Müslüman herhangi bir halka zulüm yapmak isteyenin, Osmanlıyı karşısına alması gerektiğini bilmesi yanında, Müslüman olmayan devletlerin bile olaylarını çözmüş bir süper gücün torunları olarak dünyaya, ya Amerikan domuzunun ya da Rus ayısının penceresinden bakmayı nasıl da kolay kabul etmişiz? Nasıl bu karaktere bürünebilmişiz, insanın aklı almıyor. Bu olayın olduğu tarihten sadece iki yüzyıl sonra bu kadar aşağılık kompleksinde olmamız canımızı sıkmıyor mu?

 

 Stratejiler kurmak, farklı farklı yorumlar yapmak haddim değil ve bunu yapan yüzlerce uzman(!) var zaten.

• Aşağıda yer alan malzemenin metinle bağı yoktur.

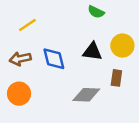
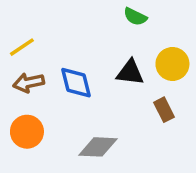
yellow line: (27, 25) -> (22, 47), moved
brown rectangle: (116, 78) -> (164, 110), turned -35
gray diamond: (86, 95) -> (98, 147), moved

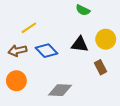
yellow line: (22, 47) -> (29, 28), moved
blue diamond: (76, 83) -> (47, 51), turned -30

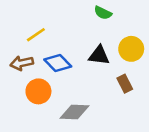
orange circle: (16, 81) -> (38, 91), moved

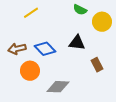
yellow line: (36, 35) -> (31, 13), moved
yellow circle: (131, 49) -> (102, 22), moved

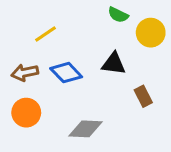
yellow line: (31, 13) -> (45, 34), moved
orange circle: (30, 71) -> (26, 113), moved

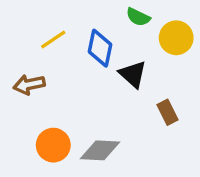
black triangle: (114, 64) -> (133, 74), turned 35
blue diamond: (66, 73) -> (100, 48), moved, turned 56
orange circle: (26, 113) -> (53, 145), moved

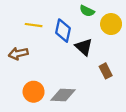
yellow line: (53, 40) -> (34, 25), turned 42

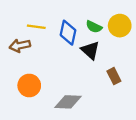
green semicircle: (87, 11) -> (94, 27), moved
brown arrow: (18, 53) -> (20, 46), moved
orange circle: (34, 92) -> (29, 85), moved

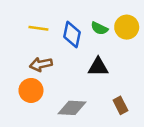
brown arrow: (20, 46) -> (41, 64), moved
black triangle: (90, 50) -> (98, 67), moved, turned -42
brown rectangle: (114, 76) -> (120, 105), moved

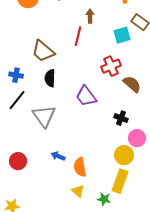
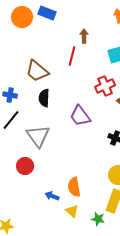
blue arrow: (58, 156) -> (52, 196), moved
red circle: (18, 161) -> (25, 166), moved

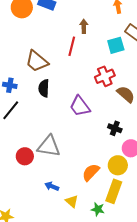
gray triangle: (38, 136) -> (49, 146), moved, turned -45
orange semicircle: (74, 187) -> (91, 172), moved, turned 54

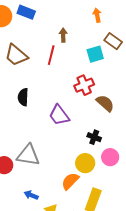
brown trapezoid: (37, 61) -> (16, 55), moved
yellow circle: (118, 165) -> (85, 163), moved

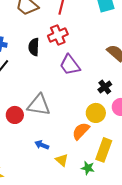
red cross: (84, 85) -> (58, 35), moved
black cross: (94, 137) -> (105, 87), turned 32

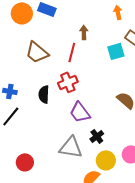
black cross: (105, 87) -> (97, 136), moved
gray triangle: (39, 105) -> (71, 147), moved

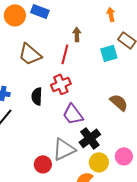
black cross: (97, 136) -> (90, 138), size x1.5
gray triangle: (71, 147) -> (64, 149), turned -35
red circle: (25, 162) -> (43, 164), moved

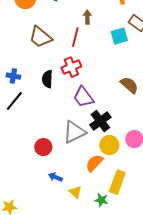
red circle: (43, 164) -> (43, 147), moved

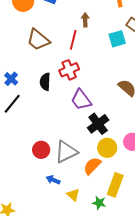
blue cross: (13, 76) -> (11, 79), turned 32
gray triangle: (74, 132) -> (66, 152), moved

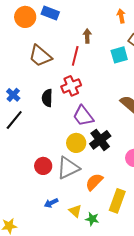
yellow circle: (107, 148) -> (76, 143), moved
blue arrow: (53, 180) -> (51, 203), moved, turned -48
green star: (99, 203) -> (92, 219), moved

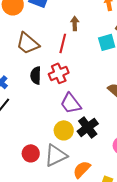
black semicircle: (47, 98) -> (36, 75), moved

Benim anlatmaya çalıştığım esaret yüzü görmemiş, Allah’tan başkasından korkmayan bir neslin illa birinin izni veya altında olmayı kabullenişi. Halk bazında düşüncelerin sıkıntılı olması. Özellikle 15 temmuzdan sonra; Rus hayranlığı, onlarla beraber olmamıza sevinmeler, bizleri onların kurtardığını  düşünmeler vs... Devletlerin elbette müttefiki olur. Anlaşmalar yapar, yakınlaşılır uzaklaşılır vs.

 

Bu konularda düşünürken Ahmet Muhtar Büyükçınar Hoca’nın hatıratındaki bir nokta ilgimi çekti.50’li yıllarda dini eğitimini almak için Mısır’a giden Muhtar Hocabaşından geçen bir olayı şöyle anlatıyor:“…Rus taraftarları, Amerika’nın yanında olan Türk sefaretini ve Türkiye konsolosluğunu yakacaklarmış. Bu haber üzerine arkadaşlardan bir grup sefarete, bir grup da konsolosluğa giderek ‘Sizi korumak için Ezher’deokuyan bütün talebeler emrinizde. Bir işaretle yanınızdayız.’ dediler”

 

Mısır halkı, zamanında halifelerinin torunlarına ait konsolosluğu yakacaklarmış. Sebep ise onların Rusçu,Türk’lerin ise Amerikancı olmaları imiş… Şu utanca, şu saçmalığa bakar mısınız? Hep eziklik, başkalarının ideolojileri için dünya ve ahireti satma. Karşılığında ise ucuz bir köle olma madalyası…

 

Cemil Meriç’in de belirttiği gibi, ‘hafızasız nesiller amalgamı halinde olan bir toplumdan’ beklenen tavırlar içindeyiz. Sormamız gereken binlerce soruya mı yana yakıla cevap aramalıyız Yoksa bunca sorunun ne ara bu kadar biriktiğine ve içinde bulunduğumuz hengameye mi? Ne ayı ne de domuz diye sayıklayanların sesini de duyamıyoruz bile bu hengamede…

 

Esaret kalpte ve beyinde bitmeden yaşamda bitmez. Sadece kalplerimizi düzeltsek “Nice az topluluk çok topluluğa Allah'ın izniyle üstün gelmiştir, Allah sabredenlerle beraberdir”(Bakara; 249) ayet-i kerimesinin sırrına ereceğiz biiznillah. Bizler Allah-u Zülcelal’in halife olarak gönderdiği, dünyaya ilahi bir nizam ve hoş bir seda bırakmak üzere ağır yükü yüklenmiş ve bunun en son ferdi olmayı bile dünya saltanatından üstün bilen insanlarız. Ne Amerikası, ne Rusyası ne batısı ne şu su ne busu. Biz müslümanız ve Allah’tan başka güç ve kudreti olanı hiçbir kişi devlet tanımıyoruz vesselam…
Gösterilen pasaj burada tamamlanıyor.